(PROBLEM DESCRIPTION): Each record should be written out exactly as given.

(RECORDS FOR THIS EXERCISE):
Start of Block

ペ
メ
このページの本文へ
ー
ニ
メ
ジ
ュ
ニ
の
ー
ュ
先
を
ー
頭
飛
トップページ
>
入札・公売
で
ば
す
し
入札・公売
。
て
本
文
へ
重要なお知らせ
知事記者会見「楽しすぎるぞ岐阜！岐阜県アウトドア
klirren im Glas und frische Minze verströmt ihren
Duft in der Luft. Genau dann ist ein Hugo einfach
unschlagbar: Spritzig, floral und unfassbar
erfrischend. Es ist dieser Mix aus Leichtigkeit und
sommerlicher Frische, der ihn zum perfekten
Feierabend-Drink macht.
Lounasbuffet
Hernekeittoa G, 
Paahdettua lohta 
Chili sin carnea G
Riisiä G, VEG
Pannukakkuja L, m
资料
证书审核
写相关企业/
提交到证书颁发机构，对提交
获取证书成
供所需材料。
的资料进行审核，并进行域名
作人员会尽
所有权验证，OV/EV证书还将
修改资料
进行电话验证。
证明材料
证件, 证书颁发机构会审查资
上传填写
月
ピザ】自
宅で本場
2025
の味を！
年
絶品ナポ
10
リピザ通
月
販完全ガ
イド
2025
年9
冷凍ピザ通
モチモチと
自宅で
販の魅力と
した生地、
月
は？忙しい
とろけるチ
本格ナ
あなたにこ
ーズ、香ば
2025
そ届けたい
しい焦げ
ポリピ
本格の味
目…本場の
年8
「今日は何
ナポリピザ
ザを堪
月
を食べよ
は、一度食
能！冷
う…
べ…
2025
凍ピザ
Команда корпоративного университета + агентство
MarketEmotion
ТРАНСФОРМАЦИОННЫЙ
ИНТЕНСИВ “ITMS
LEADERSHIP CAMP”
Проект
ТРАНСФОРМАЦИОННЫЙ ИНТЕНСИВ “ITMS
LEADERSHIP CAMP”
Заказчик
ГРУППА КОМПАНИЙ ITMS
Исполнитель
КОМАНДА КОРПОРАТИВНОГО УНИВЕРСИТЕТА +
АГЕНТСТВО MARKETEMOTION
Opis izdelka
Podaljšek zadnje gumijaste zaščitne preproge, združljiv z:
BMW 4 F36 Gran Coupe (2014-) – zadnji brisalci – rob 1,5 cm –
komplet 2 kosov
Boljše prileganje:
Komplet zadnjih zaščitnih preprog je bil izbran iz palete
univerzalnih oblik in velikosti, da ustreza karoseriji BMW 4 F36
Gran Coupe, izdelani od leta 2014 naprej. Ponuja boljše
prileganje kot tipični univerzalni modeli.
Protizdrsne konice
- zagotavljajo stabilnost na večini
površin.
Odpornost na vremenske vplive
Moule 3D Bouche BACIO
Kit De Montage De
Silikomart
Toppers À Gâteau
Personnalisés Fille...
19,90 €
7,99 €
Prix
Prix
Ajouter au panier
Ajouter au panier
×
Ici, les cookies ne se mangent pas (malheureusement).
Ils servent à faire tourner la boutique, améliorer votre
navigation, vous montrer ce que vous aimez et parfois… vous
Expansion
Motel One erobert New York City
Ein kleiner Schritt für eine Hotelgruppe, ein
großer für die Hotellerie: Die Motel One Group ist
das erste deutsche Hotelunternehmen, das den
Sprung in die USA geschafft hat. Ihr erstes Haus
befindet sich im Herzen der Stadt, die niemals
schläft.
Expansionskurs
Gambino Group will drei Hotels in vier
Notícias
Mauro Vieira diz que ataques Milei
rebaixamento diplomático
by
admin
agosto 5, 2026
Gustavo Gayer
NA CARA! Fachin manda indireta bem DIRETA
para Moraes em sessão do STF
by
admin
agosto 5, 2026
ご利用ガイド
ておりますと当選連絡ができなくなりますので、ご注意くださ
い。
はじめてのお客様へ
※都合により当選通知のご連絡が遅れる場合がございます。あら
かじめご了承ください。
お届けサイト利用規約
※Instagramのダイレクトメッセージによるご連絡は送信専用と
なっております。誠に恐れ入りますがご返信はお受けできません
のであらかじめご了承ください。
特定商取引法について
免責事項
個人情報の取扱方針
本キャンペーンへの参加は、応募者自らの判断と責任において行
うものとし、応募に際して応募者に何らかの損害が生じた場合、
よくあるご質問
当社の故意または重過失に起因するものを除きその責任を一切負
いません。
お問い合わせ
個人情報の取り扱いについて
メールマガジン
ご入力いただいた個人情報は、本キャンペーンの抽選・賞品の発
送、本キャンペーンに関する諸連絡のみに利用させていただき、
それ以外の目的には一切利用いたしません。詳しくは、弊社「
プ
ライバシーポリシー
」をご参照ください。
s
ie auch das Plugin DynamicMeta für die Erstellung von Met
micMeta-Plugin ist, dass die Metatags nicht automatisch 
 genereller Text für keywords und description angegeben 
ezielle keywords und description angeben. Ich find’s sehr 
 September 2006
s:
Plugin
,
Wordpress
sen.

End of Block

(WORKED SOLUTION):
ペ
メ
このページの本文へ
ー
ニ
メ
ジ
ュ
ニ
の
ー
ュ
先
を
ー
頭
飛
トップページ
>
入札・公売
で
ば
す
し
入札・公売
。
て
本
文
へ
重要なお知らせ
知事記者会見「楽しすぎるぞ岐阜！岐阜県アウトドア
klirren im Glas und frische Minze verströmt ihren
Duft in der Luft. Genau dann ist ein Hugo einfach
unschlagbar: Spritzig, floral und unfassbar
erfrischend. Es ist dieser Mix aus Leichtigkeit und
sommerlicher Frische, der ihn zum perfekten
Feierabend-Drink macht.
Lounasbuffet
Hernekeittoa G, 
Paahdettua lohta 
Chili sin carnea G
Riisiä G, VEG
Pannukakkuja L, m
资料
证书审核
写相关企业/
提交到证书颁发机构，对提交
获取证书成
供所需材料。
的资料进行审核，并进行域名
作人员会尽
所有权验证，OV/EV证书还将
修改资料
进行电话验证。
证明材料
证件, 证书颁发机构会审查资
上传填写
月
ピザ】自
宅で本場
2025
の味を！
年
絶品ナポ
10
リピザ通
月
販完全ガ
イド
2025
年9
冷凍ピザ通
モチモチと
自宅で
販の魅力と
した生地、
月
は？忙しい
とろけるチ
本格ナ
あなたにこ
ーズ、香ば
2025
そ届けたい
しい焦げ
ポリピ
本格の味
目…本場の
年8
「今日は何
ナポリピザ
ザを堪
月
を食べよ
は、一度食
能！冷
う…
べ…
2025
凍ピザ
Команда корпоративного университета + агентство
MarketEmotion
ТРАНСФОРМАЦИОННЫЙ
ИНТЕНСИВ “ITMS
LEADERSHIP CAMP”
Проект
ТРАНСФОРМАЦИОННЫЙ ИНТЕНСИВ “ITMS
LEADERSHIP CAMP”
Заказчик
ГРУППА КОМПАНИЙ ITMS
Исполнитель
КОМАНДА КОРПОРАТИВНОГО УНИВЕРСИТЕТА +
АГЕНТСТВО MARKETEMOTION
Opis izdelka
Podaljšek zadnje gumijaste zaščitne preproge, združljiv z:
BMW 4 F36 Gran Coupe (2014-) – zadnji brisalci – rob 1,5 cm –
komplet 2 kosov
Boljše prileganje:
Komplet zadnjih zaščitnih preprog je bil izbran iz palete
univerzalnih oblik in velikosti, da ustreza karoseriji BMW 4 F36
Gran Coupe, izdelani od leta 2014 naprej. Ponuja boljše
prileganje kot tipični univerzalni modeli.
Protizdrsne konice
- zagotavljajo stabilnost na večini
površin.
Odpornost na vremenske vplive
Moule 3D Bouche BACIO
Kit De Montage De
Silikomart
Toppers À Gâteau
Personnalisés Fille...
19,90 €
7,99 €
Prix
Prix
Ajouter au panier
Ajouter au panier
×
Ici, les cookies ne se mangent pas (malheureusement).
Ils servent à faire tourner la boutique, améliorer votre
navigation, vous montrer ce que vous aimez et parfois… vous
Expansion
Motel One erobert New York City
Ein kleiner Schritt für eine Hotelgruppe, ein
großer für die Hotellerie: Die Motel One Group ist
das erste deutsche Hotelunternehmen, das den
Sprung in die USA geschafft hat. Ihr erstes Haus
befindet sich im Herzen der Stadt, die niemals
schläft.
Expansionskurs
Gambino Group will drei Hotels in vier
Notícias
Mauro Vieira diz que ataques Milei
rebaixamento diplomático
by
admin
agosto 5, 2026
Gustavo Gayer
NA CARA! Fachin manda indireta bem DIRETA
para Moraes em sessão do STF
by
admin
agosto 5, 2026
ご利用ガイド
ておりますと当選連絡ができなくなりますので、ご注意くださ
い。
はじめてのお客様へ
※都合により当選通知のご連絡が遅れる場合がございます。あら
かじめご了承ください。
お届けサイト利用規約
※Instagramのダイレクトメッセージによるご連絡は送信専用と
なっております。誠に恐れ入りますがご返信はお受けできません
のであらかじめご了承ください。
特定商取引法について
免責事項
個人情報の取扱方針
本キャンペーンへの参加は、応募者自らの判断と責任において行
うものとし、応募に際して応募者に何らかの損害が生じた場合、
よくあるご質問
当社の故意または重過失に起因するものを除きその責任を一切負
いません。
お問い合わせ
個人情報の取り扱いについて
メールマガジン
ご入力いただいた個人情報は、本キャンペーンの抽選・賞品の発
送、本キャンペーンに関する諸連絡のみに利用させていただき、
それ以外の目的には一切利用いたしません。詳しくは、弊社「
プ
ライバシーポリシー
」をご参照ください。
s
ie auch das Plugin DynamicMeta für die Erstellung von Met
micMeta-Plugin ist, dass die Metatags nicht automatisch 
 genereller Text für keywords und description angegeben 
ezielle keywords und description angeben. Ich find’s sehr 
 September 2006
s:
Plugin
,
Wordpress
sen.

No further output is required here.